SirB sorry to hear you're having a rough time again. I second Pav you really need to move. I really think you need to think about deposits etc. and go down the private renting route.

skorpion and hobnob sorry to hear the tummy troubles are still rife.

pav Ioan loves his food here too. He's a few weeks older than Reuben I know, but is now on 5 teaspoons of baby porridge in the morning and then an ounce of veg for lunch and tea, with some baby rice mixed in to thicken, and half a petit filous type yoghurt! I let him take the lead, he'll open his mouth or grab the spoon when he wants more and I stop when he's done.
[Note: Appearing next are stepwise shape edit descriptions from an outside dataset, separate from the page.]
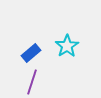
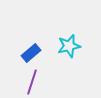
cyan star: moved 2 px right; rotated 20 degrees clockwise
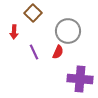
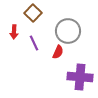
purple line: moved 9 px up
purple cross: moved 2 px up
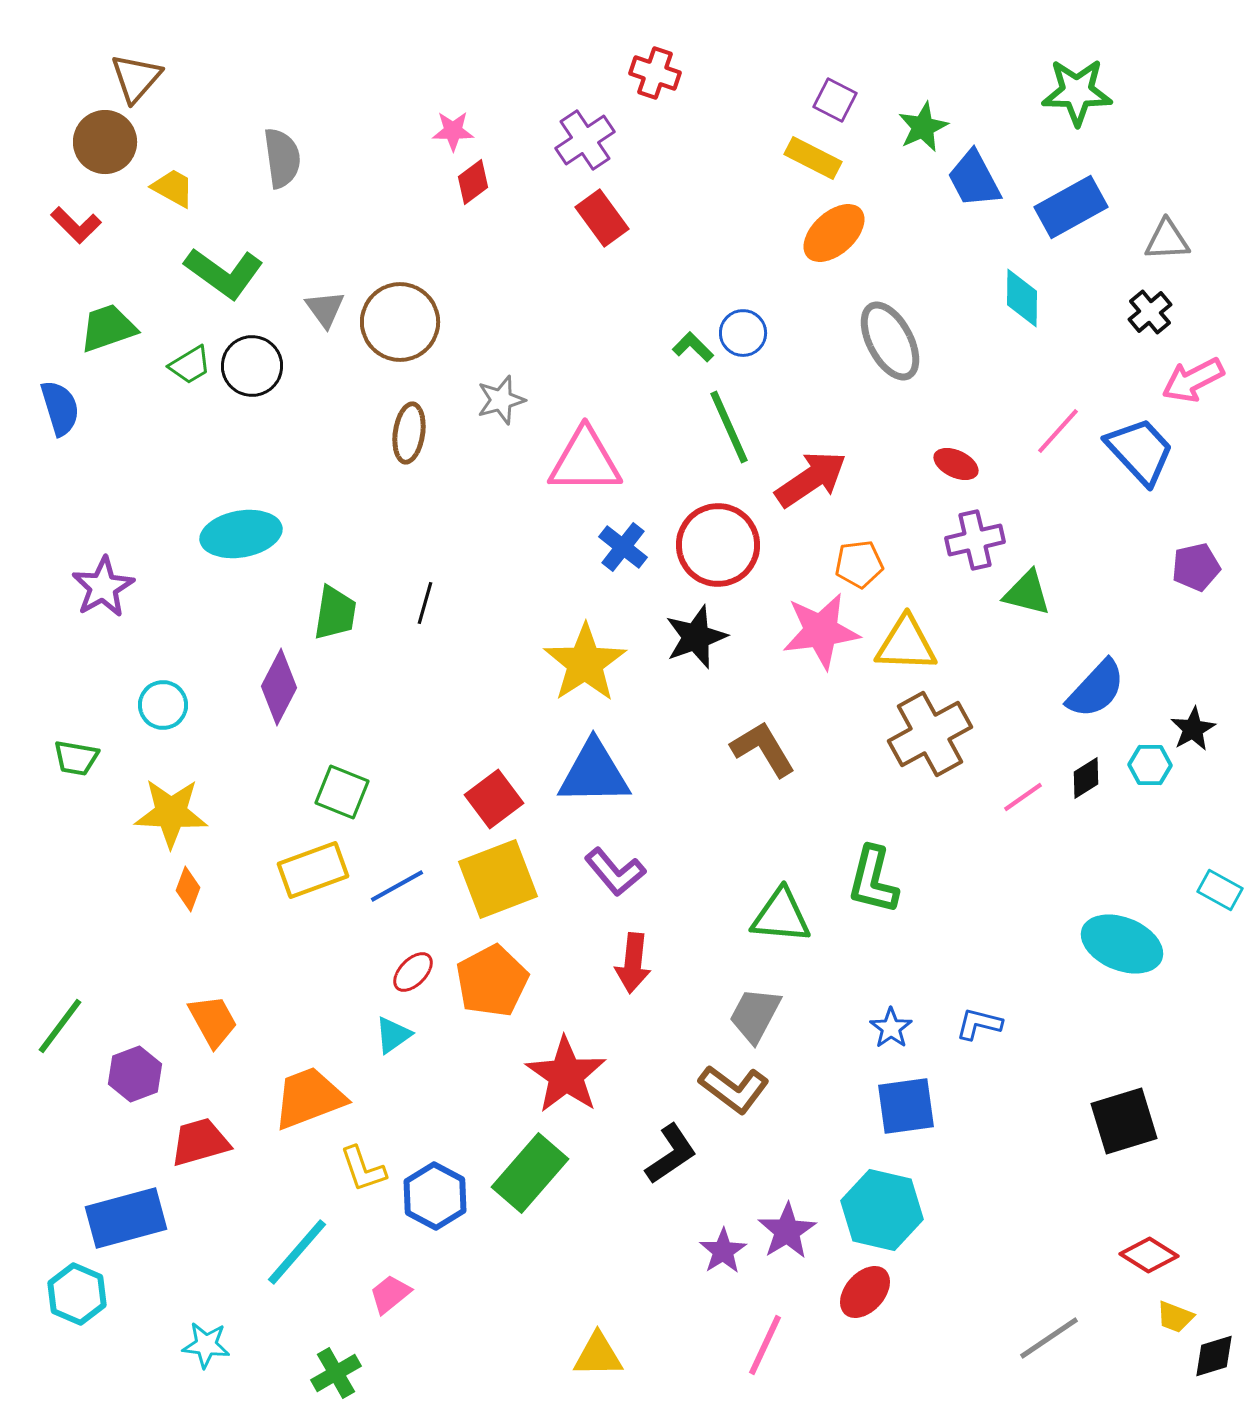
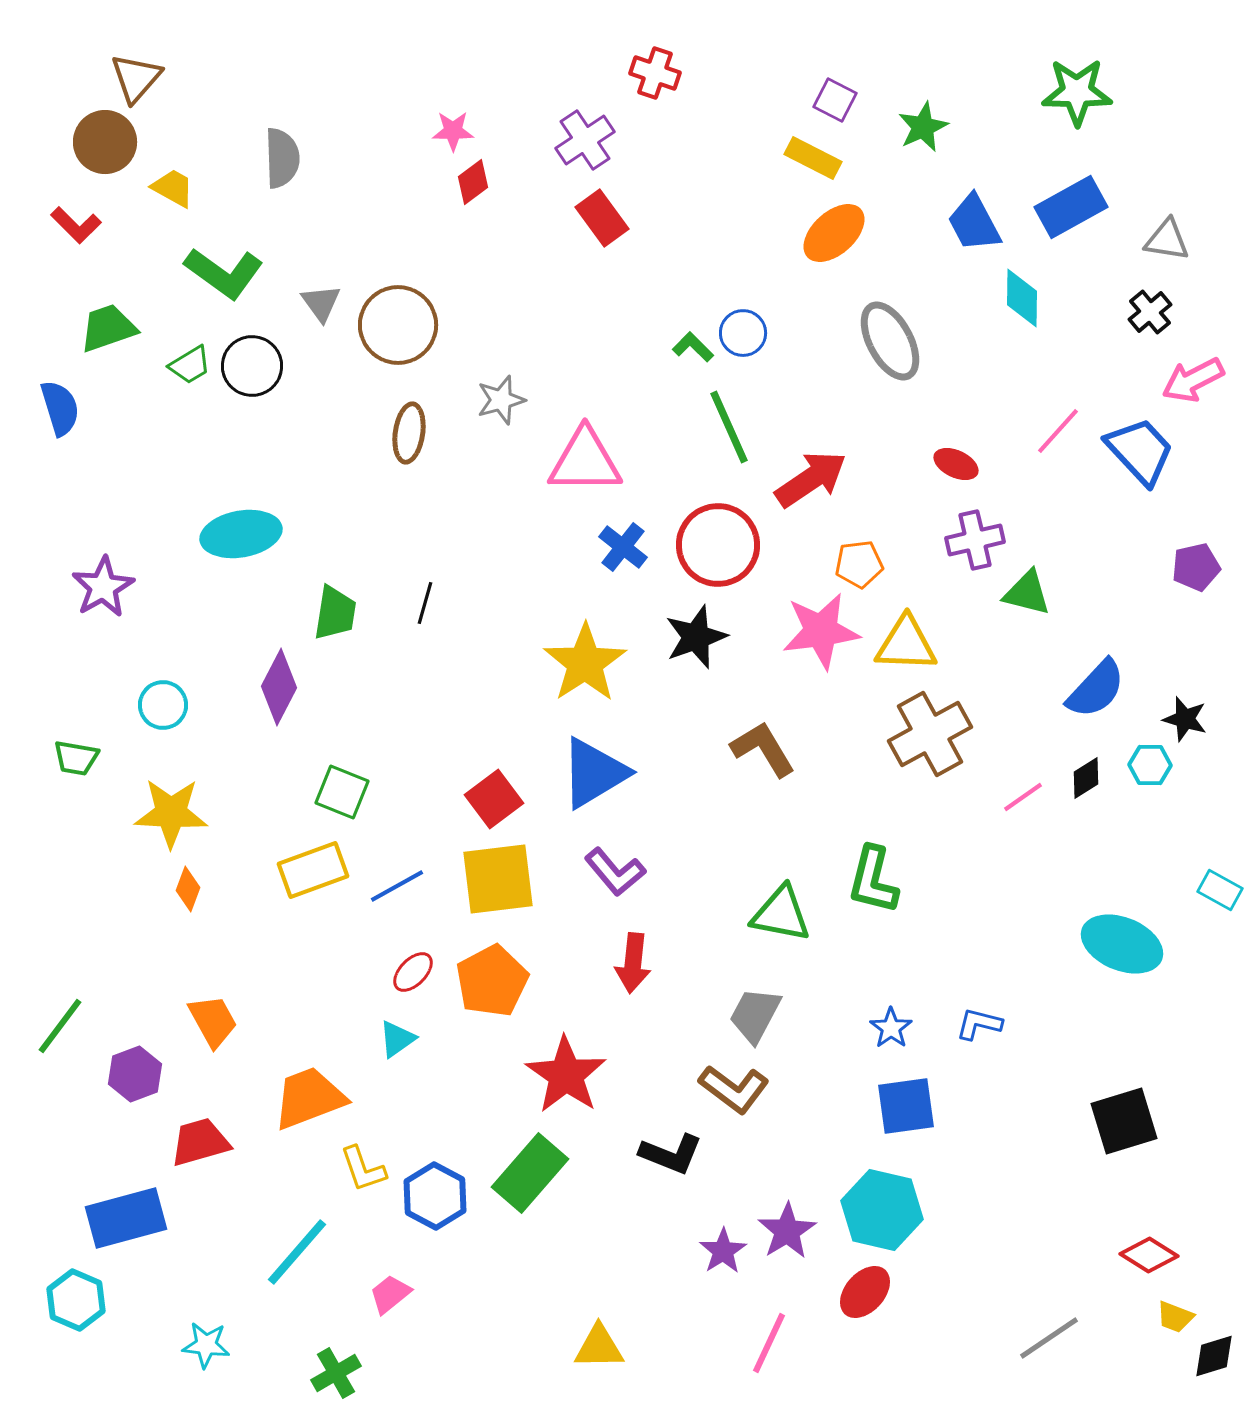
gray semicircle at (282, 158): rotated 6 degrees clockwise
blue trapezoid at (974, 179): moved 44 px down
gray triangle at (1167, 240): rotated 12 degrees clockwise
gray triangle at (325, 309): moved 4 px left, 6 px up
brown circle at (400, 322): moved 2 px left, 3 px down
black star at (1193, 729): moved 8 px left, 10 px up; rotated 27 degrees counterclockwise
blue triangle at (594, 773): rotated 30 degrees counterclockwise
yellow square at (498, 879): rotated 14 degrees clockwise
green triangle at (781, 916): moved 2 px up; rotated 6 degrees clockwise
cyan triangle at (393, 1035): moved 4 px right, 4 px down
black L-shape at (671, 1154): rotated 56 degrees clockwise
cyan hexagon at (77, 1294): moved 1 px left, 6 px down
pink line at (765, 1345): moved 4 px right, 2 px up
yellow triangle at (598, 1355): moved 1 px right, 8 px up
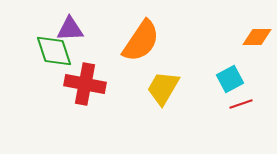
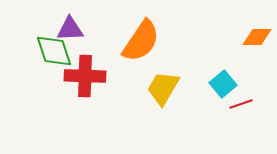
cyan square: moved 7 px left, 5 px down; rotated 12 degrees counterclockwise
red cross: moved 8 px up; rotated 9 degrees counterclockwise
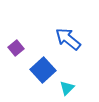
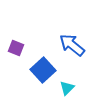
blue arrow: moved 4 px right, 6 px down
purple square: rotated 28 degrees counterclockwise
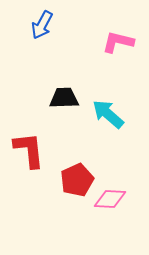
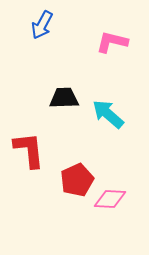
pink L-shape: moved 6 px left
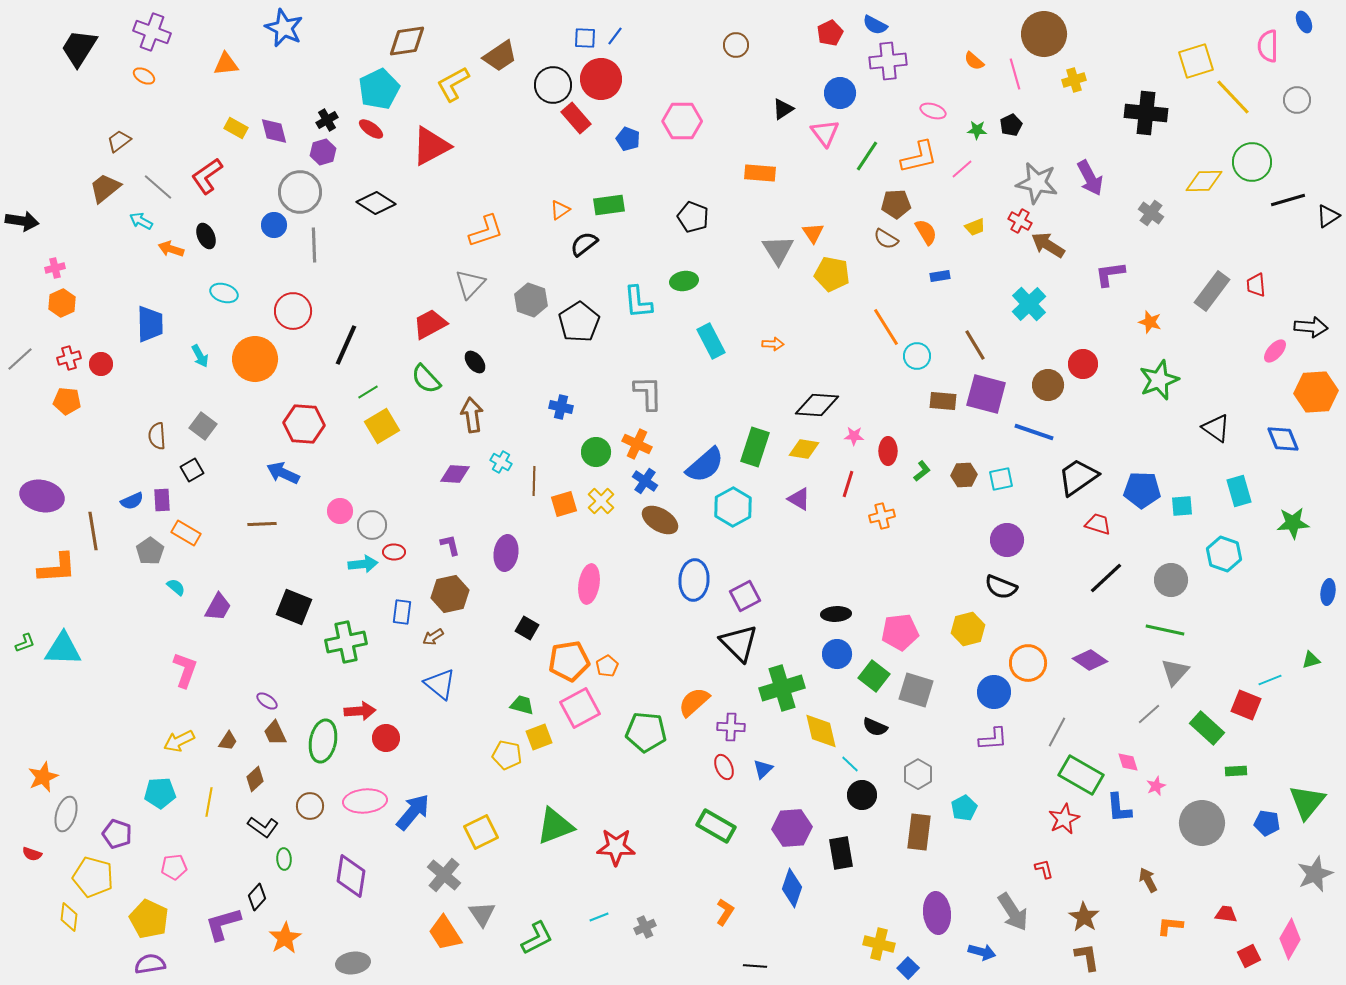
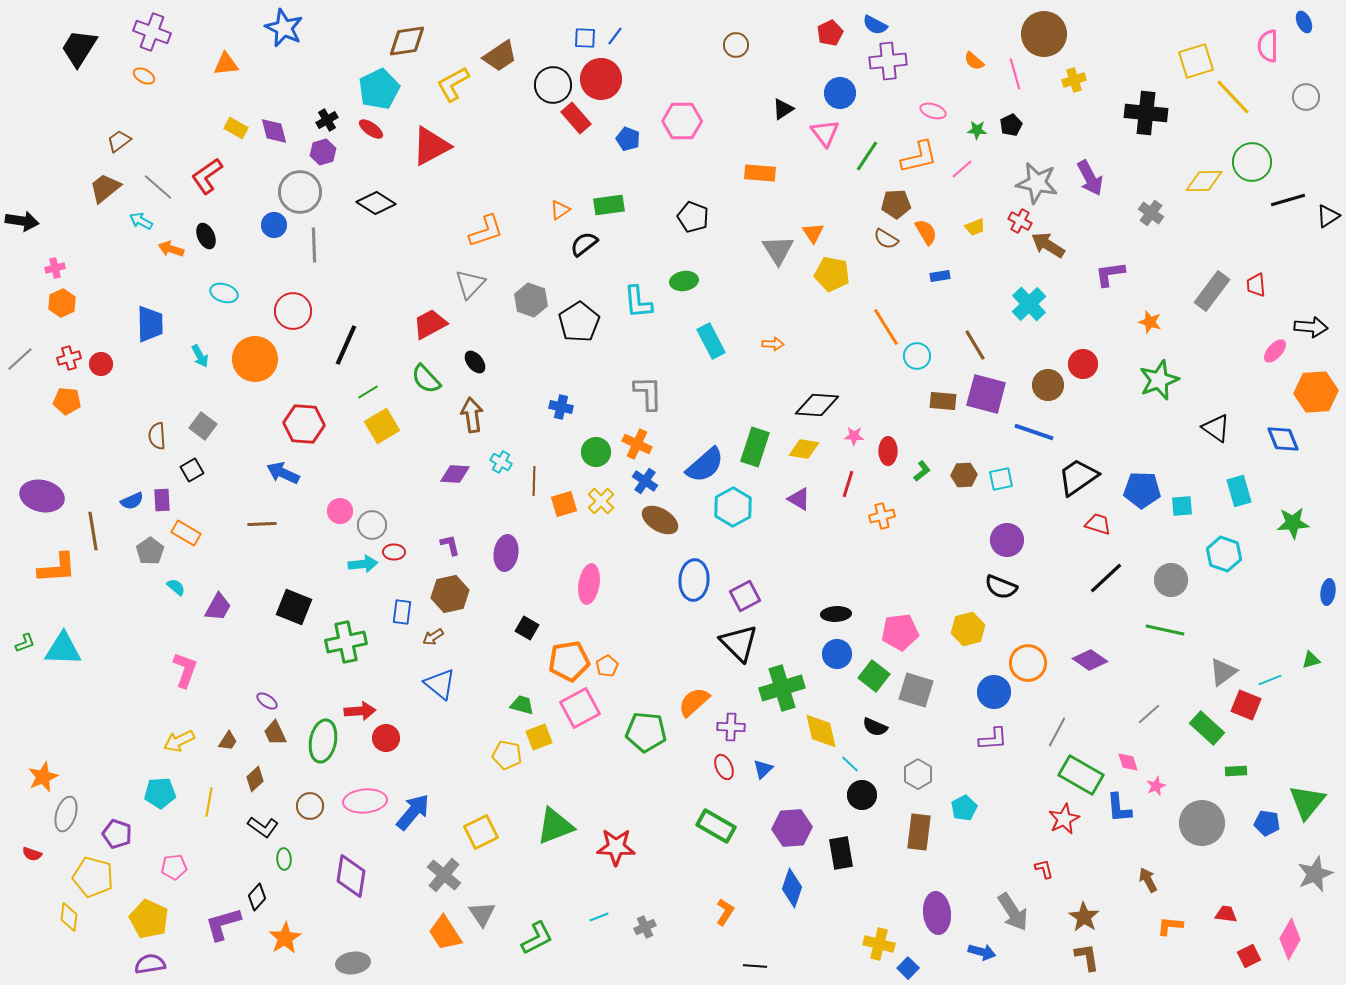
gray circle at (1297, 100): moved 9 px right, 3 px up
gray triangle at (1175, 672): moved 48 px right; rotated 12 degrees clockwise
Ursi I started Ioan on solids at different times to the bf, mainly so I didn't worry he wasn't taking enough milk. So here we feed at 7am ish (the amount depends on teh night feed) and then he has porridge at 7:45. Another bf around 10:30 then lunch around 11:30 etc. I found waiting meant that he was happy and not starving, and so much more interested in seeing what the food thing was all about.
Night time I feed at 7pm for bed, then 10:30 then one more anywhere between 3 and 5am. I've deliberately kept the 10:30 one going as it is just before I go to sleep. I take him out of his bed even if he's asleep and wake him. I prefer that than going to sleep only to have him wake a couple of hours later.

Well, have bought blackout paper from the art shop today and will be going up and covering the windows in a bit. Am hoping the darkness will buy an extra hour or so's sleep - pretty please?!